In this video, you learn to answer the question: how are humans involved in each phase of an AI system's life cycle?

Impact on the world

AI has the potential to improve the world. For instance, AI applications can be used to trace diseases, make weather forecasts or optimize energy consumption. However, the use of AI has its impact on the environment and society. Before programs like ChatGPT can answer your questions, many natural resources are used.

Energy

Generating and using energy for AI results in nitrogen emissions. How high these emissions – and the carbon footprint of AI – are, depends on the way the energy is generated (for example green, gas, coal or nuclear energy), the hardware use in data centres and the number of parameters in the LLM on which the AI is based. LLMs need a large number of input data and training to generate significant output, so lots of computing power is needed.
Much is written about the ecological footprint of the training phase (see the Artificial Intelligence Index Rapport 2023), but also in the usage phase (inference phase) of AI much energy is needed (De Vries, 2023 and Goldman Sachs Research, 2024). According to Goldman Sachs Research, a question to ChatGPT costs ten times as much energy as a simple search in Google.

Water

To prevent data centres from becoming overheated, fresh water is used in cooling towers. Water is also used when manufacturing hardware for AI and in some cases to generate energy. Because of the increasing use of AI more and more water is needed. Researchers from the UC Riverside estimate that for a two-week training of ChatGPT-3 in Microsoft data centres in the US approximately 700,000 litres of water were used (Li et al., 2023). Add to this the use of ChatGPT: the same study indicates that 20 to 50 questions to ChatGPT use up about half a litre of water. The Riverside researchers expect that 4.2 to 6 billion litres of water will be used for AI in 2027.

Humans

The high consumption of energy and specifically fresh water has consequences for us humans, because drinking water is becoming increasingly scarce due to climate change. The workflow of AI itself also has an impact on our society.

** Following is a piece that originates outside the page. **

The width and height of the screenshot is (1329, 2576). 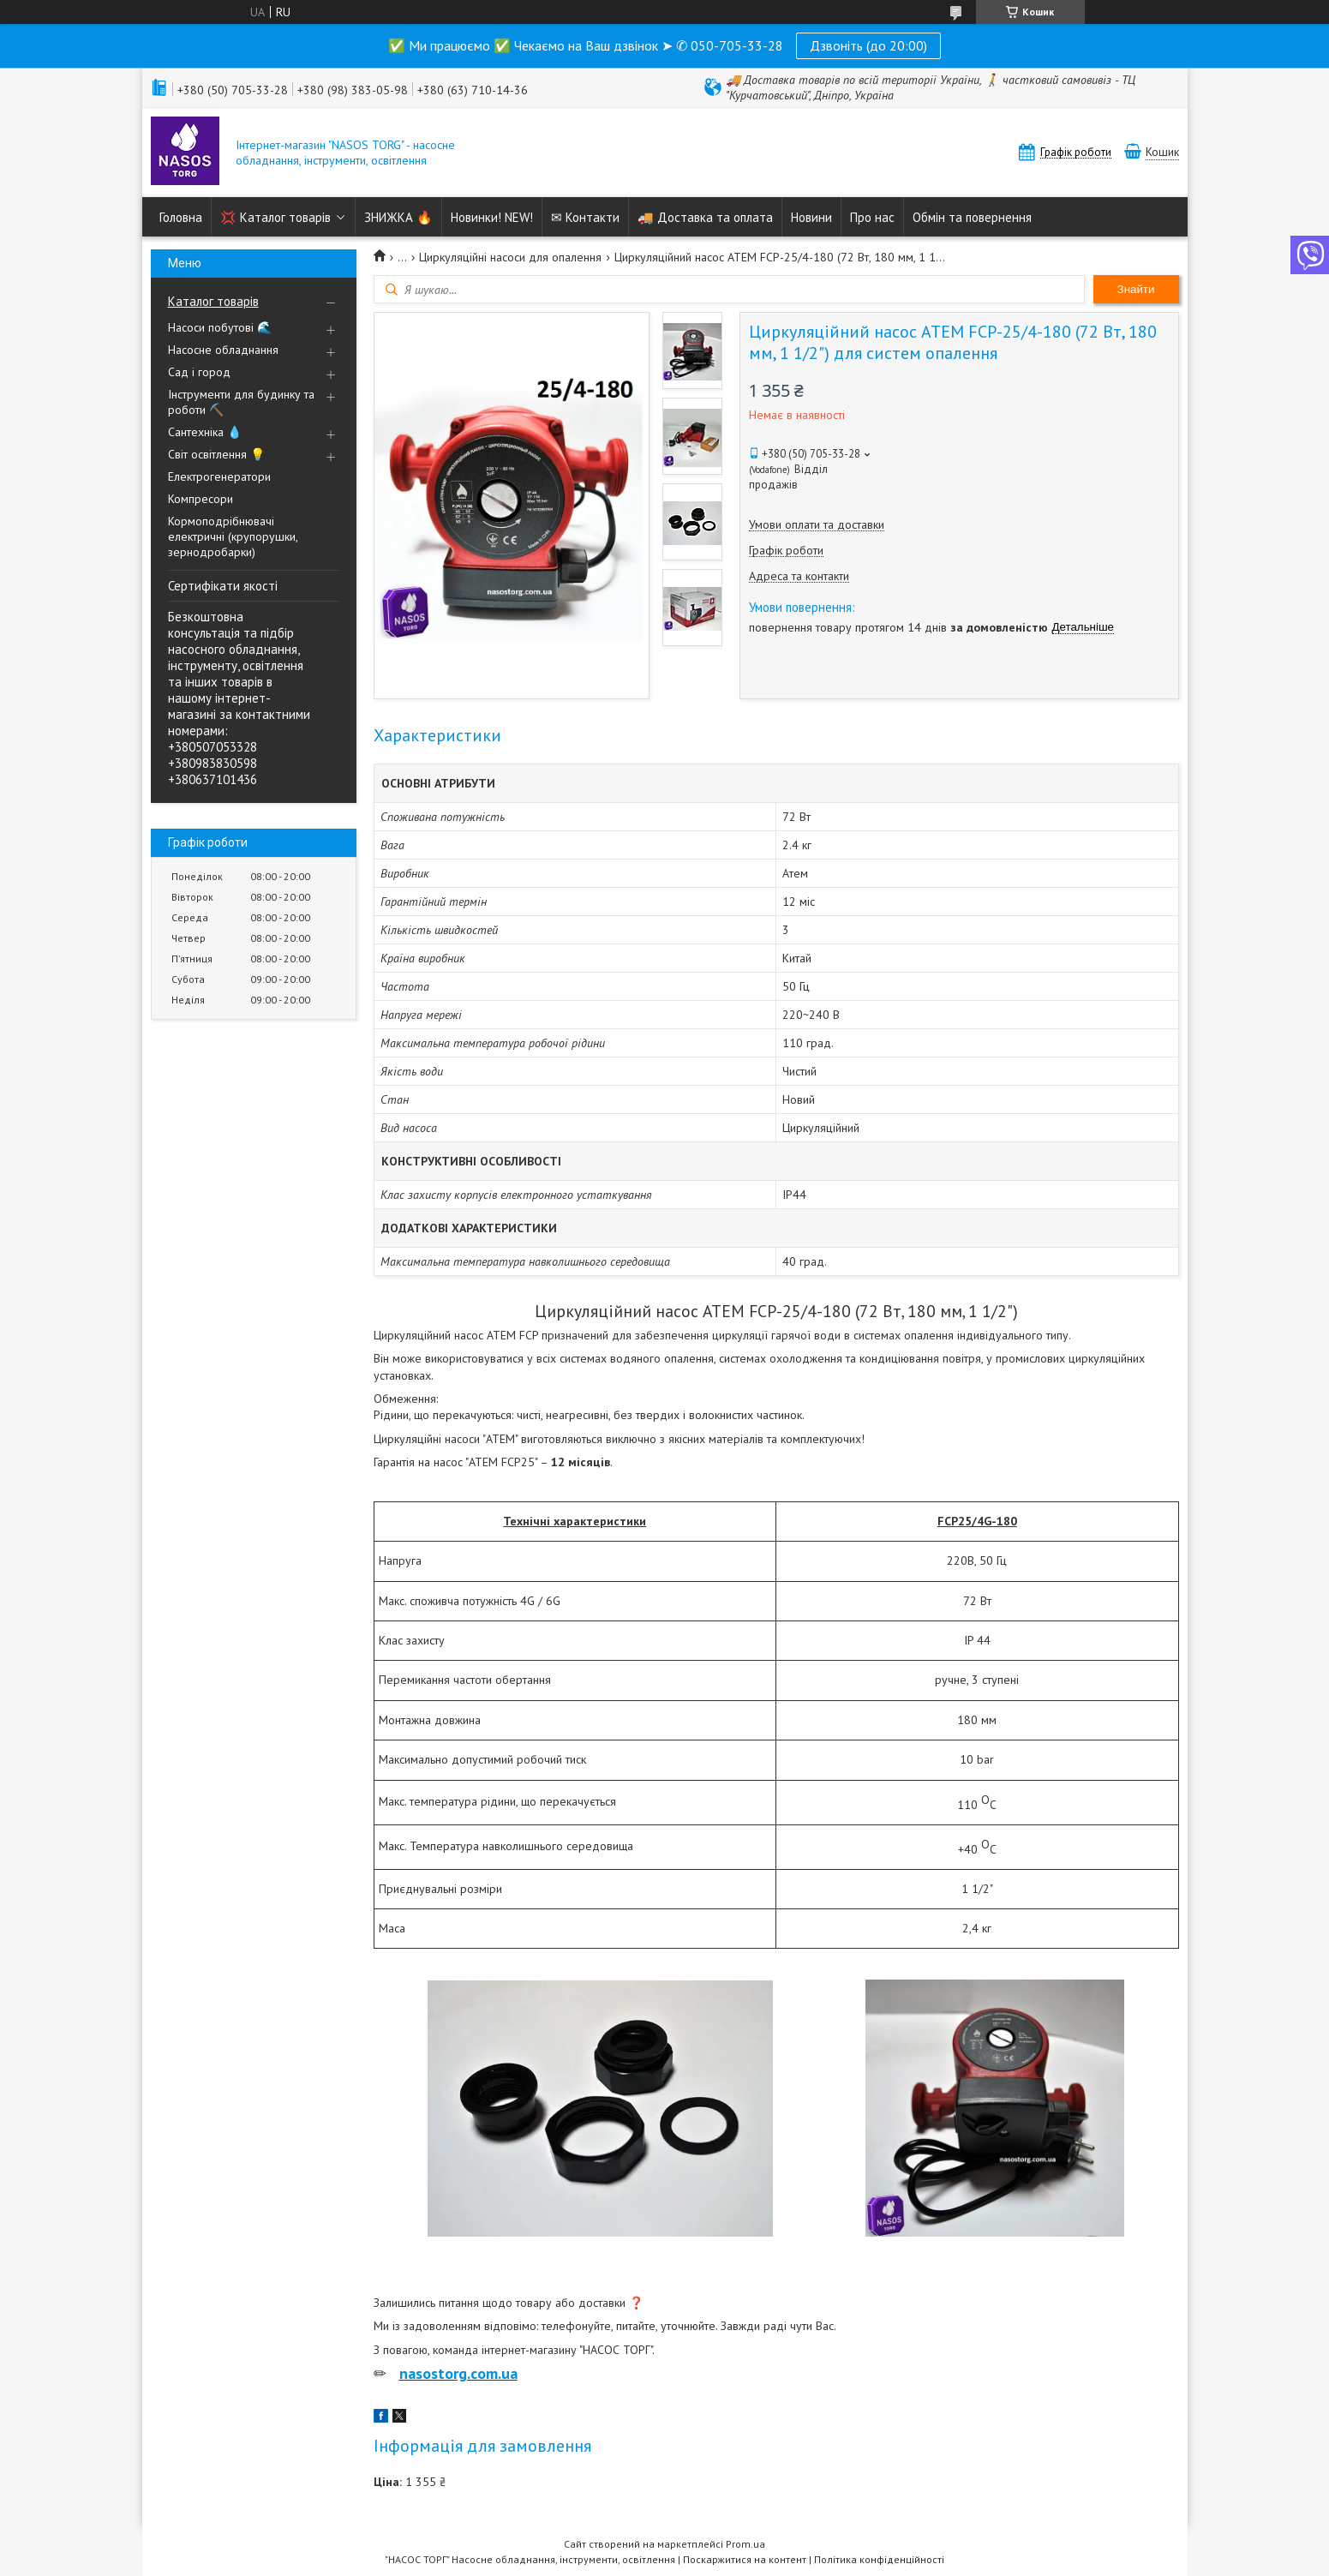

AI cannot train itself independently: people are needed to steer the application in the direction of appropriate conclusions and to correct mistakes. Data must be cleared and classified piece by piece. This microwork is also called ghost work, because it is difficult to check and regulate. Employees are paid per job done, they have no employment-law protection and have no contact with their managers. Although research by the Rotterdam Erasmus University (Morgan et al, 2023) shows that much ghost work is also carried out in affluent countries, a large part of the ghost workers is recruited in the Global South, where wages are low and where the countries do not profit from the work (Chan et al., 2021).

What happens next?

Although several models predict a sharp rise in data centre energy consumption by 2030, steps are being taken to reduce AI’s carbon footprint. New hyperscale data centres use energy much more efficiently. Techniques are being developed to optimise the precision of algorithms. Cooling systems are being developed to save as much water as possible. A project by the Rotterdam Erasmus University maps ghost work to make the work and the working conditions visible. Green AI is on the rise, but there is still much to be done. As a consumer, you also determine the impact AI has on society and the environment. It is therefore important to understand how to use AI tools efficiently through prompt engineering and selecting the right tool for specific tasks.